PX2018: The State of the Human Experience in Healthcare
April 27, 2018
The Patient Experience Movement is, indeed, a movement in motion.
At the Beryl Institute PX2018 Conference in Chicago last week, I met more professionals invested more in the humanity of their patients than those who focus solely on the patient diagnosis and its financial implications.
There was some talk about patient satisfaction but this took a back seat to the push to recognize the larger framework of the human experience. The patient experience has finally distinguished itself from patient satisfaction.
Still, there are many who do not know how the two are different. Patient satisfaction asks, “How did we do?” Patient experience asks, “What happened?”
There are many hospital leaders who speak to the patient experience but do not invest in it. The investment comes in many forms, but it is not so much about more funding as it is about assuring that staff can provide exemplary care.
Discovering the Heart of the Patient Experience
Over three days, 1,100 attendees at the PX2018 Conference pushed each other to look deeper into the eyes and hearts of each other to answer questions like, “What more can we do? What are we missing? How can we reignite the passion in those who experience burnout from trying too long without being heard?
In a survey of consumers conducted by the Beryl Institute earlier this year, results indicated that the most important component of a person’s patient experience was a feeling that staff cared about them.
For this to happen, caring must be consistent throughout the entire healthcare organization, in every interaction and event, in every place, and on every phone call.
Need to Experience Care to Show Care
During this PX Conference, the idea of “caring” was emphasized in every workshop, educational session, and keynote.
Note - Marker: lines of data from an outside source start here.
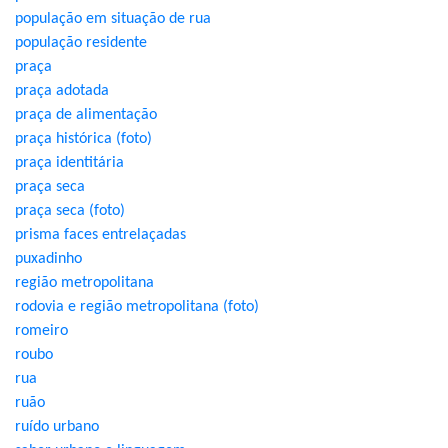
população em situação de rua
população residente
praça
praça adotada
praça de alimentação
praça histórica (foto)
praça identitária
praça seca
praça seca (foto)
prisma faces entrelaçadas
puxadinho
região metropolitana
rodovia e região metropolitana (foto)
romeiro
roubo
rua
ruão
ruído urbano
Georgina Garcia, RN, MS, Executive Director of Kaiser Permanente, West Los Angeles Hospital said, “The consumer doesn’t care how much you know until they know that you care.”
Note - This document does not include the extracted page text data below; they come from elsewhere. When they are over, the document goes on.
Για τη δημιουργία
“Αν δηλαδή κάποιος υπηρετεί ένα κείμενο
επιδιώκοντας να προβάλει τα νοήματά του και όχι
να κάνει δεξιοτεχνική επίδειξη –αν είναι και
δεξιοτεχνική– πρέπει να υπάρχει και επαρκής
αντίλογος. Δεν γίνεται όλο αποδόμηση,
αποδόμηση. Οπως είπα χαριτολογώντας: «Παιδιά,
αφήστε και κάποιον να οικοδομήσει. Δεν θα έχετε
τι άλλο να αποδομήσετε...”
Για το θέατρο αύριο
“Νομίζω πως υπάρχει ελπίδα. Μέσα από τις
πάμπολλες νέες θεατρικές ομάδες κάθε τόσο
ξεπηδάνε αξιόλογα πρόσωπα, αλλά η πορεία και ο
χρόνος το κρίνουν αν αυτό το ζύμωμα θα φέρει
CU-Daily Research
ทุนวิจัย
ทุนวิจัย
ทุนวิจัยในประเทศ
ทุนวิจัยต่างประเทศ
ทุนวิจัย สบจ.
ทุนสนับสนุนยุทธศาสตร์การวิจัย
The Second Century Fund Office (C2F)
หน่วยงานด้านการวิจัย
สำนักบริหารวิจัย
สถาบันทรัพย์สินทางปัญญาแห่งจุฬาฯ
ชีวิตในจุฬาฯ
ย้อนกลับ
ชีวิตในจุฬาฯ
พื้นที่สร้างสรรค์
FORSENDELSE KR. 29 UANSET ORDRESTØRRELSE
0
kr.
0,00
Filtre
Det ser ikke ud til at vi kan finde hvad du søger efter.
How we make our caring evident to patients and family members is the challenge.
And, I wonder if clinicians can be caring if they do not experience caring from others. Can nurses be compassionate if they themselves are not treated with compassion?
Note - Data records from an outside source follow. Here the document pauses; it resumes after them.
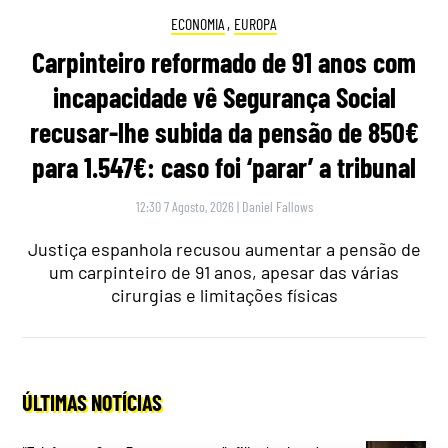
ECONOMIA
,
EUROPA
Carpinteiro reformado de 91 anos com
incapacidade vê Segurança Social
recusar-lhe subida da pensão de 850€
para 1.547€: caso foi ‘parar’ a tribunal
12:30 7 Agosto, 2026
|
Daniel Fallows
Justiça espanhola recusou aumentar a pensão de
um carpinteiro de 91 anos, apesar das várias
cirurgias e limitações físicas
ÚLTIMAS NOTÍCIAS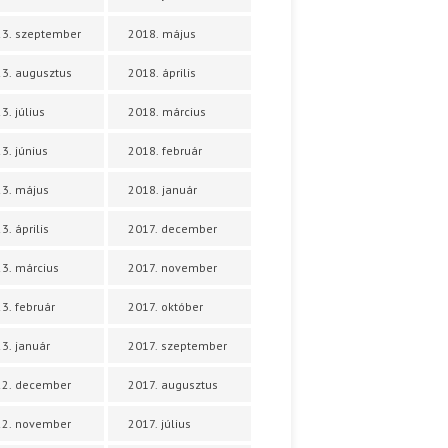
3. szeptember
2018. május
3. augusztus
2018. április
3. július
2018. március
3. június
2018. február
3. május
2018. január
3. április
2017. december
3. március
2017. november
3. február
2017. október
3. január
2017. szeptember
22. december
2017. augusztus
22. november
2017. július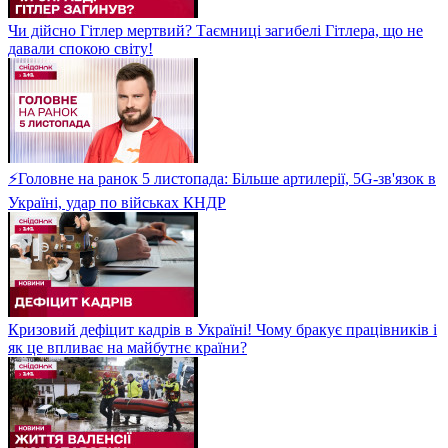
Чи дійсно Гітлер мертвий? Таємниці загибелі Гітлера, що не
давали спокою світу!
⚡Головне на ранок 5 листопада: Більше артилерії, 5G-зв'язок в
Україні, удар по військах КНДР
Кризовий дефіцит кадрів в Україні! Чому бракує працівників і
як це впливає на майбутнє країни?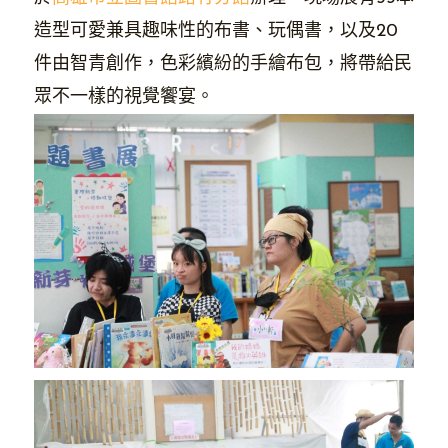
造型可愛兼具趣味性的布書、玩偶書，以及20
件由智青創作，色彩繽紛的手繪布包，將帶給民
眾不一樣的視覺饗宴。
There’s No How-to Manual for Human Caring
Professional oaths, policies, and procedures in the healthcare system provide the language and tasks — even the obligation to care. However, the human experience of is not about any of that.
Rather, it demands authenticity that moves from the heart of one person deep into the heart of another, that is unfailing in the caring it expresses, and unquestioned in the mind and experience of the patient and family.
Dr. Jean Watson, whose nursing theory of Human Caring is now practiced across the globe, identifies “sustaining humanistic-altruistic values by practicing of loving-kindness, compassion, and equanimity with self/others” as the first of her 10 Caritas Processes.
While Dr. Watson’s work has been directed to nursing, all of us involved in improving the patient experience are called upon to consider our understanding of human caring. Acknowledging the humanity in ourselves and others, respecting the sacred space created by moments of human connection, enriches our own experience of being human.